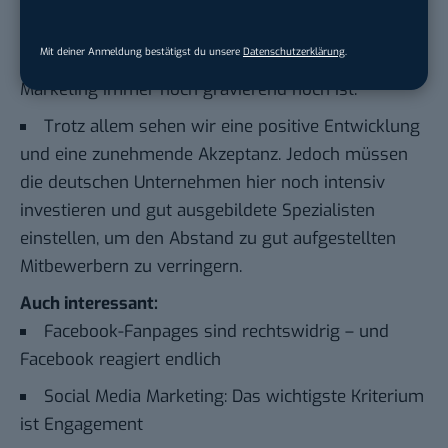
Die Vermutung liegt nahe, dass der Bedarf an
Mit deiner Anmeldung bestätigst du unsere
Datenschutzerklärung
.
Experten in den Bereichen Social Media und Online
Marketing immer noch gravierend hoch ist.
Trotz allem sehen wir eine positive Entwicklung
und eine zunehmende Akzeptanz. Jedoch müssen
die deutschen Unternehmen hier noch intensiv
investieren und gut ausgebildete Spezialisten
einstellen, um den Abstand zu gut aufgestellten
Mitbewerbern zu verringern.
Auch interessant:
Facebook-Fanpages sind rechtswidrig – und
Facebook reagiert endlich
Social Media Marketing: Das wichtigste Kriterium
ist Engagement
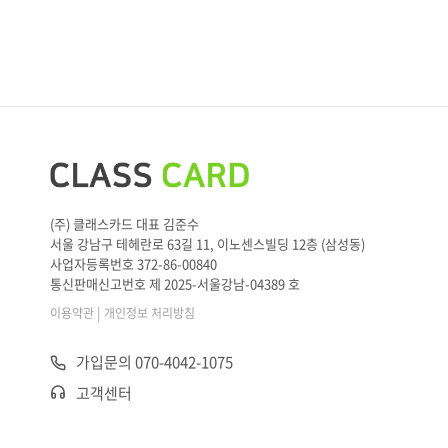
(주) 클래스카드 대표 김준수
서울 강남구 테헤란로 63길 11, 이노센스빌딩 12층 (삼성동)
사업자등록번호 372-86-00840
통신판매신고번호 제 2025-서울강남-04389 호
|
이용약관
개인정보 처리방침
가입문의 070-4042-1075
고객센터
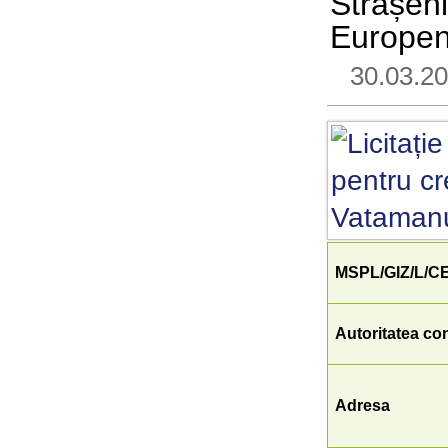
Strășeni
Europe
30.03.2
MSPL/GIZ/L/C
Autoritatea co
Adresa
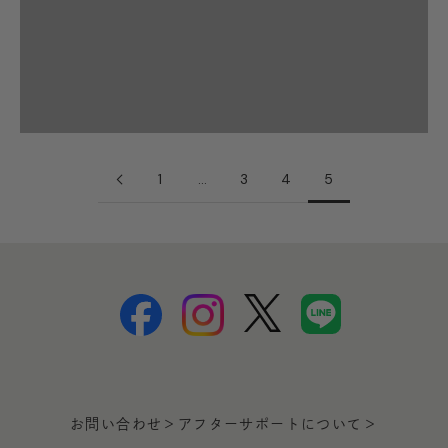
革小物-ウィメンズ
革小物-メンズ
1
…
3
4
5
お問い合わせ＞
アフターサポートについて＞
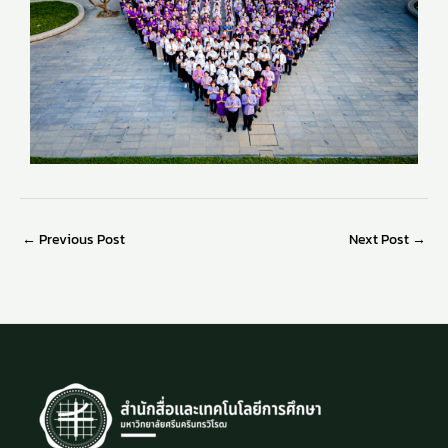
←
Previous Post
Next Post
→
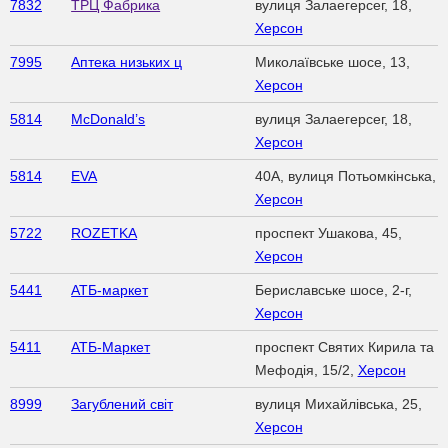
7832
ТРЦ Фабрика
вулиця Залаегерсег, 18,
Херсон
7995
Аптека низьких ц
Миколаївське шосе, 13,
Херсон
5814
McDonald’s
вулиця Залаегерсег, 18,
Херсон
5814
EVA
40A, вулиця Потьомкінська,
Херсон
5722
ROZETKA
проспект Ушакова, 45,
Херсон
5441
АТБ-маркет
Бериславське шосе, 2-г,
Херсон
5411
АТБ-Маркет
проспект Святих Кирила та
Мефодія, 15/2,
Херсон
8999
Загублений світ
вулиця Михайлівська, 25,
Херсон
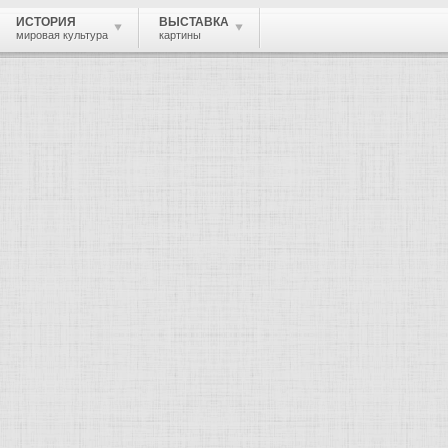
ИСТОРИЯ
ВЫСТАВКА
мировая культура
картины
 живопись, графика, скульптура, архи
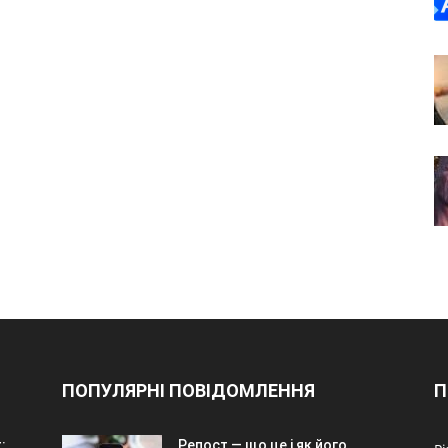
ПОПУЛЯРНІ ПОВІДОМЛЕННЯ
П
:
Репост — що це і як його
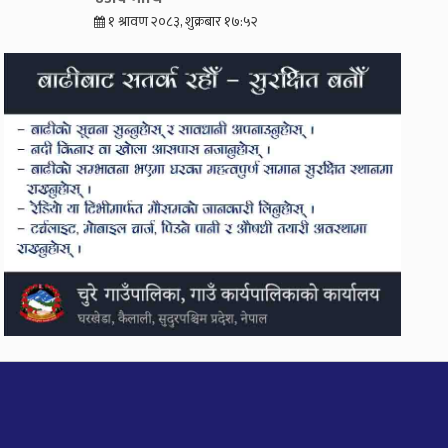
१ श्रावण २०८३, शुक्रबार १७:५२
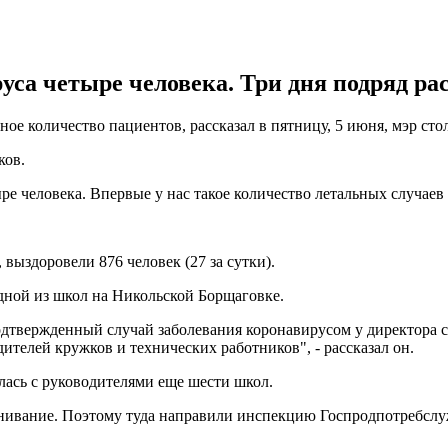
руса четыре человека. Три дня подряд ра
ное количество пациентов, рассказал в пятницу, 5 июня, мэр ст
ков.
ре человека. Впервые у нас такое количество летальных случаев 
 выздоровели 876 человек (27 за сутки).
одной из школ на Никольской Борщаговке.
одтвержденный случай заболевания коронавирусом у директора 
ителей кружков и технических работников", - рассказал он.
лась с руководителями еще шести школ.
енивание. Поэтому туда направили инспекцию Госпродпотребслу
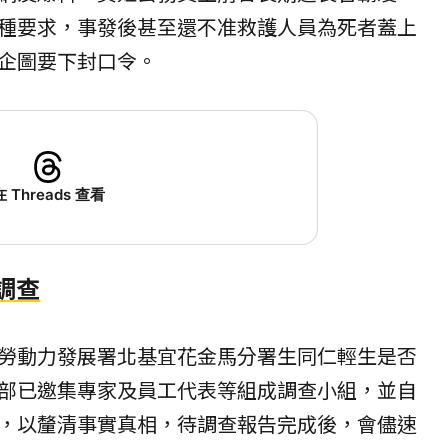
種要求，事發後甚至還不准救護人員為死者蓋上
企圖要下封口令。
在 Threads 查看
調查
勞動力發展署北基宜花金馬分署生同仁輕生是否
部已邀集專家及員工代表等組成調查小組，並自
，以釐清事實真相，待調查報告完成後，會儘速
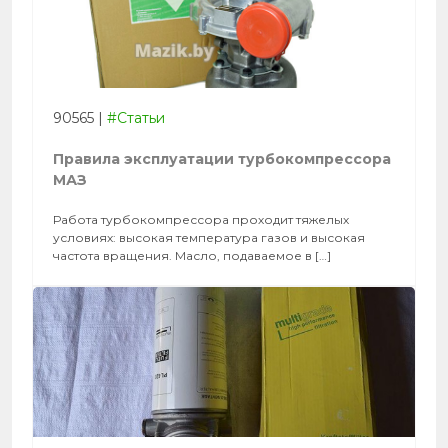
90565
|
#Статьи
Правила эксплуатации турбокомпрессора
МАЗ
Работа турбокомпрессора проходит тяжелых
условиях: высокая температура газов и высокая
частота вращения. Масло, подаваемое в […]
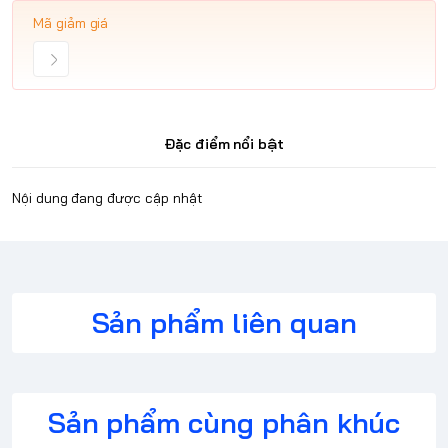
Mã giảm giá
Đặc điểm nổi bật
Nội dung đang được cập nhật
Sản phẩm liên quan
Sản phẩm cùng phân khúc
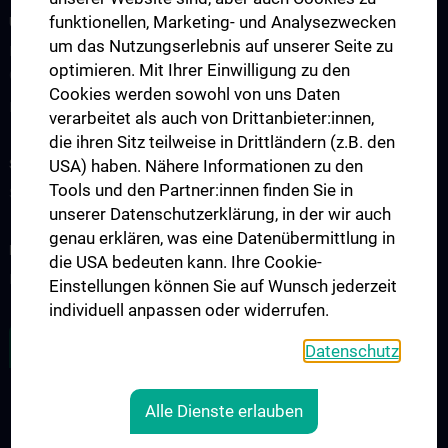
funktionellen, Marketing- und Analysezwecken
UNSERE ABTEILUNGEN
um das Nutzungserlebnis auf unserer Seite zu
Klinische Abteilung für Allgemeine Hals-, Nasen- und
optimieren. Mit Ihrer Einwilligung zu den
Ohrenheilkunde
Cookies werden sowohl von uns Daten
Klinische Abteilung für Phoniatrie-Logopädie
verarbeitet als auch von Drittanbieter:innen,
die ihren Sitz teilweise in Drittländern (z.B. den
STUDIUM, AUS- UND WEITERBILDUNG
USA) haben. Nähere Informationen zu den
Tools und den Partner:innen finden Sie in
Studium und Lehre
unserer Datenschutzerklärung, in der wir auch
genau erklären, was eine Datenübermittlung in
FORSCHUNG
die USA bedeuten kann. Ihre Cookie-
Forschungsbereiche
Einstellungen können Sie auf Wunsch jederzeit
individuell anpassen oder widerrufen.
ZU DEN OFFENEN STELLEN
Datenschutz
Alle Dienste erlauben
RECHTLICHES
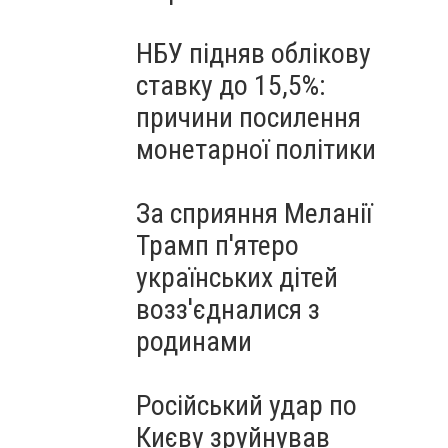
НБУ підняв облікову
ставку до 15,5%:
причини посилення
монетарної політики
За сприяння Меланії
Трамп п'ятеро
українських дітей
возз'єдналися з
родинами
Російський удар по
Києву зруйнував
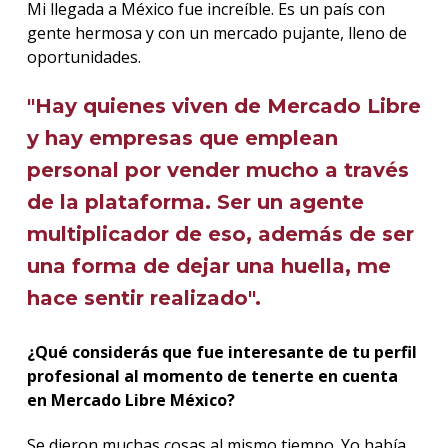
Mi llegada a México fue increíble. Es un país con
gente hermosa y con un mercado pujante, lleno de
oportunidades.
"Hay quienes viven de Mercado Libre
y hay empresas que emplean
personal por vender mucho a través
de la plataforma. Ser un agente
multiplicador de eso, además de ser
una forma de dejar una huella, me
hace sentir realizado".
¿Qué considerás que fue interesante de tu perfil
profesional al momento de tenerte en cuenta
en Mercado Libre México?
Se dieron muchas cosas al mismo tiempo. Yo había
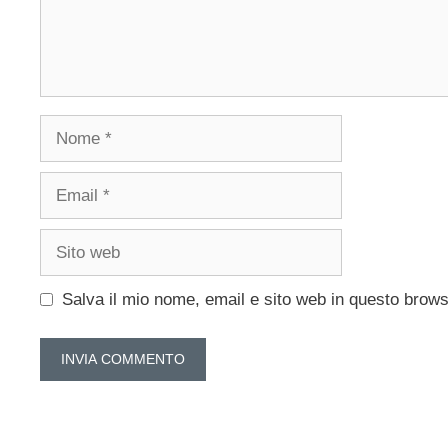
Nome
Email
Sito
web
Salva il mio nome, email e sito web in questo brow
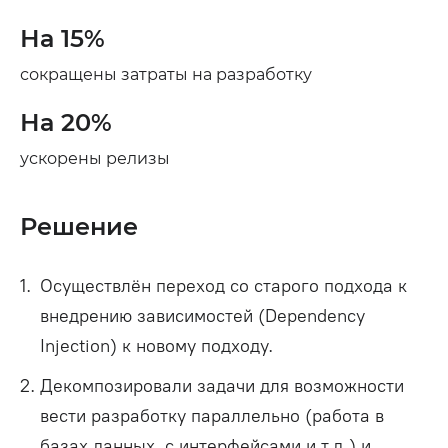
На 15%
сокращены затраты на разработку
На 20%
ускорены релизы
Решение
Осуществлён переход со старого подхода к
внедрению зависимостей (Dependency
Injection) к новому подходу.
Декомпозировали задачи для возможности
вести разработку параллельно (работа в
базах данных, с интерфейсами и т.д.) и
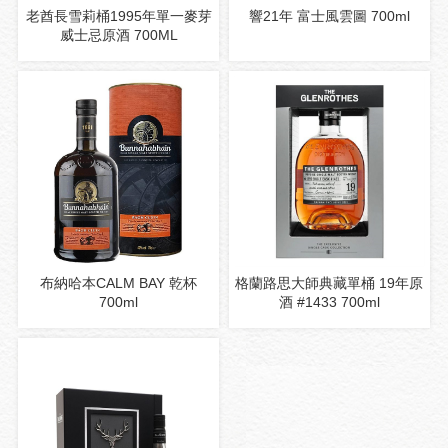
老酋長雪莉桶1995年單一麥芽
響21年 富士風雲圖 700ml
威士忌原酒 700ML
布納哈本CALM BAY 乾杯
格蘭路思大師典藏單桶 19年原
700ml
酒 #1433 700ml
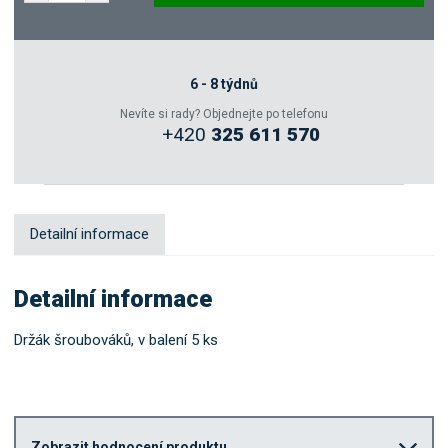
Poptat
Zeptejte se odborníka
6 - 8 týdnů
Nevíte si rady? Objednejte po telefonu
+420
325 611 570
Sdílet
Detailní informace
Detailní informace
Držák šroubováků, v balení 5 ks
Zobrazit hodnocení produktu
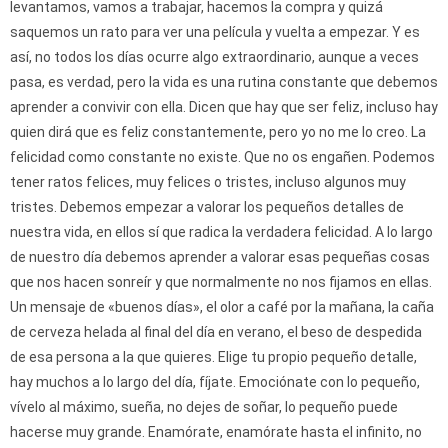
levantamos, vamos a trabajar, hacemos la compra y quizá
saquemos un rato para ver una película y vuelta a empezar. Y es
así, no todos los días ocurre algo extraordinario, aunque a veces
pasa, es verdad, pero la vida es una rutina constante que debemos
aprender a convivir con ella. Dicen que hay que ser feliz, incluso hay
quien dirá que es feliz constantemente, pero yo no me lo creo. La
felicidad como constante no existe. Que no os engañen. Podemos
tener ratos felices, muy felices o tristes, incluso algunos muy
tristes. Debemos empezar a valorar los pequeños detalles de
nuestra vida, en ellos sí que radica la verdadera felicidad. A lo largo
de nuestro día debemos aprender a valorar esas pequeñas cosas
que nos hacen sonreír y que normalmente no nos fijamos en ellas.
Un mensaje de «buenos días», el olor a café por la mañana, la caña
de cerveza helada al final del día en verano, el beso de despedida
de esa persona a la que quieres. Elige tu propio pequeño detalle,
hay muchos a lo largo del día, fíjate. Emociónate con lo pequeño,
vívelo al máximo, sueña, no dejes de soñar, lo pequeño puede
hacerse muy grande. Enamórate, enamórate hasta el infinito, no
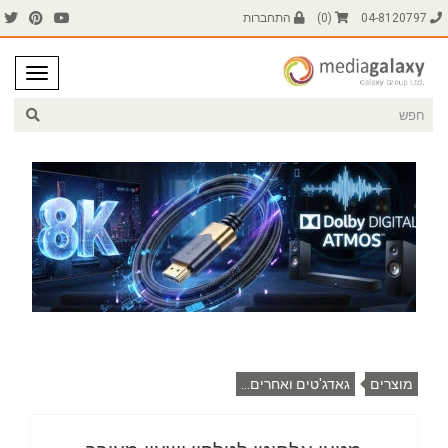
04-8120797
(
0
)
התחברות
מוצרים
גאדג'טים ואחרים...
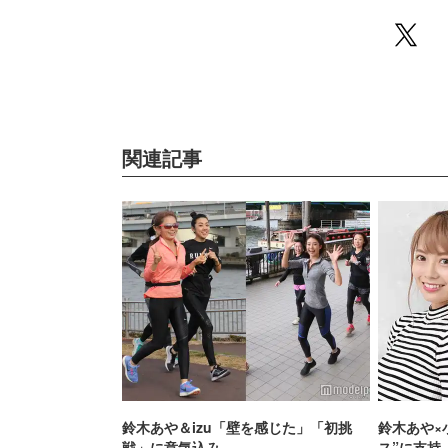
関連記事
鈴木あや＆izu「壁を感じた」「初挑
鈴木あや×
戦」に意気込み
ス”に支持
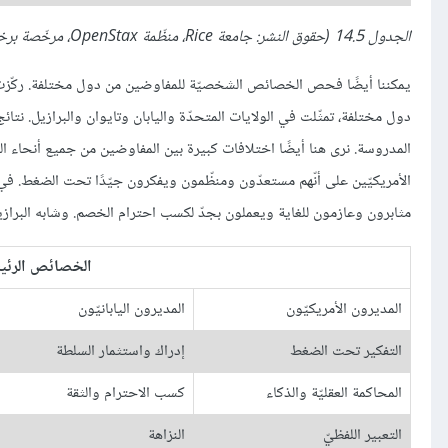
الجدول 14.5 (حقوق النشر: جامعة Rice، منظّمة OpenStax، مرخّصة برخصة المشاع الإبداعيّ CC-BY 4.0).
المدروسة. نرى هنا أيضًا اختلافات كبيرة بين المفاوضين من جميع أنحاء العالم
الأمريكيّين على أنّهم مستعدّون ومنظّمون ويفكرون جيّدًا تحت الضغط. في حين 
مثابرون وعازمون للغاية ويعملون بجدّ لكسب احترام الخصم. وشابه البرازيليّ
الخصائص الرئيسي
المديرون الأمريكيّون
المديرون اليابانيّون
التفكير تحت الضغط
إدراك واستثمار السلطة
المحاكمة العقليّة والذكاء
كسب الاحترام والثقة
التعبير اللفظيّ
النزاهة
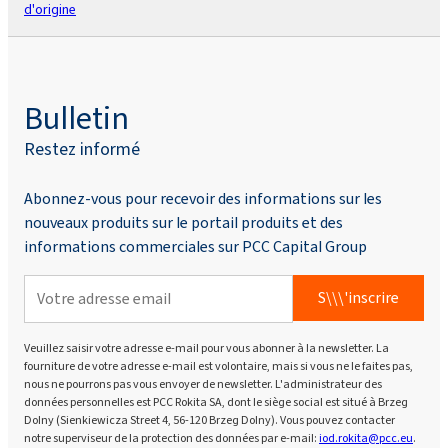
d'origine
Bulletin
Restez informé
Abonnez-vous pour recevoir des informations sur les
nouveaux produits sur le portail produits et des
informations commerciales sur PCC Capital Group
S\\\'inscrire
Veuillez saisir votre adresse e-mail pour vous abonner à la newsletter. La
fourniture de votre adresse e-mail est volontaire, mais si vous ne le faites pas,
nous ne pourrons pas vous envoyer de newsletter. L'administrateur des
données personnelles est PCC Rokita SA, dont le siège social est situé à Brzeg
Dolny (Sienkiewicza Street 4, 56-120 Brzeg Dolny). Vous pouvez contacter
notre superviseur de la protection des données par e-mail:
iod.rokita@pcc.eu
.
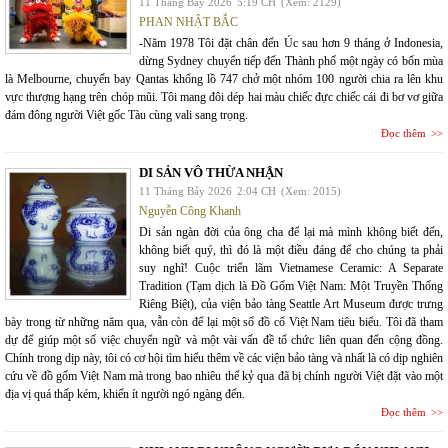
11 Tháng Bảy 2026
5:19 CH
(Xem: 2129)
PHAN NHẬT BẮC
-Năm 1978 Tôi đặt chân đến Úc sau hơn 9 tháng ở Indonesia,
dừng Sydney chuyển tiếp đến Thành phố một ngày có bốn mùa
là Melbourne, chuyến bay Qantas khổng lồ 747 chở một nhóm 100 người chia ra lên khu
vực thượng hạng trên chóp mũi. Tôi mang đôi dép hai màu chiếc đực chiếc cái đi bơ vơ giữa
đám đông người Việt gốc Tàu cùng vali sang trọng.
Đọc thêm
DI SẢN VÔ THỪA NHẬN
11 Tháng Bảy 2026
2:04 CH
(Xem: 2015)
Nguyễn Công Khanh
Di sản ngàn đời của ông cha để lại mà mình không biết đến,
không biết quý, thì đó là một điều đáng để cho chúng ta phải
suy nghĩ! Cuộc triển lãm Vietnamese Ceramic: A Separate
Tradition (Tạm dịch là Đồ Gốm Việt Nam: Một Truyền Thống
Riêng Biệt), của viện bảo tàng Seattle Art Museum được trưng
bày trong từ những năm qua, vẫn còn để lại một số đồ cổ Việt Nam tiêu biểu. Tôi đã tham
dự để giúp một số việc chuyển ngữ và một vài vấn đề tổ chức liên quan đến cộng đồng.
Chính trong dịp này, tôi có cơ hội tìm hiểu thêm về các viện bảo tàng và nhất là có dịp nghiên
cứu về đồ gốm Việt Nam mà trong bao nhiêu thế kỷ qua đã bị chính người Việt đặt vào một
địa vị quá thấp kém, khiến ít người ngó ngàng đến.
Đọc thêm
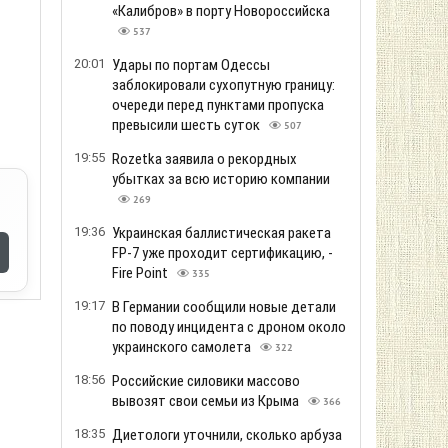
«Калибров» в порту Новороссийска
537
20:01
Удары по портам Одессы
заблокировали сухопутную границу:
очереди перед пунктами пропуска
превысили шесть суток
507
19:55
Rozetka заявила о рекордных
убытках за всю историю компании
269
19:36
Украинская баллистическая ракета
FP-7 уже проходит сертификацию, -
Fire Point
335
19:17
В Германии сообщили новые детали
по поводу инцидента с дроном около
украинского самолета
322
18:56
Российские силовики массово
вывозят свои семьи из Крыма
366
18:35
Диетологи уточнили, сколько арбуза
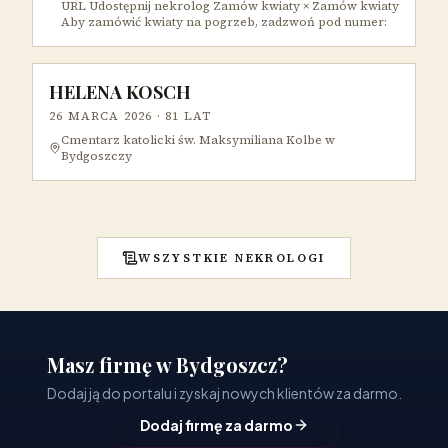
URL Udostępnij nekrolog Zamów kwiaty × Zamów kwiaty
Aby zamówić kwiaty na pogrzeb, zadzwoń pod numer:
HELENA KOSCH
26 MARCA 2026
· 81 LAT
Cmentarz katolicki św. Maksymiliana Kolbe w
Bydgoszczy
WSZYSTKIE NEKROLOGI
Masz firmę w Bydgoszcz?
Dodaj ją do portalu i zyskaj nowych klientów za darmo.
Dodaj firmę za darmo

======

- _What this task involves_
How many of the lines above contain the word "человека"? Only the number should be given.

- _Answer to the problem_
2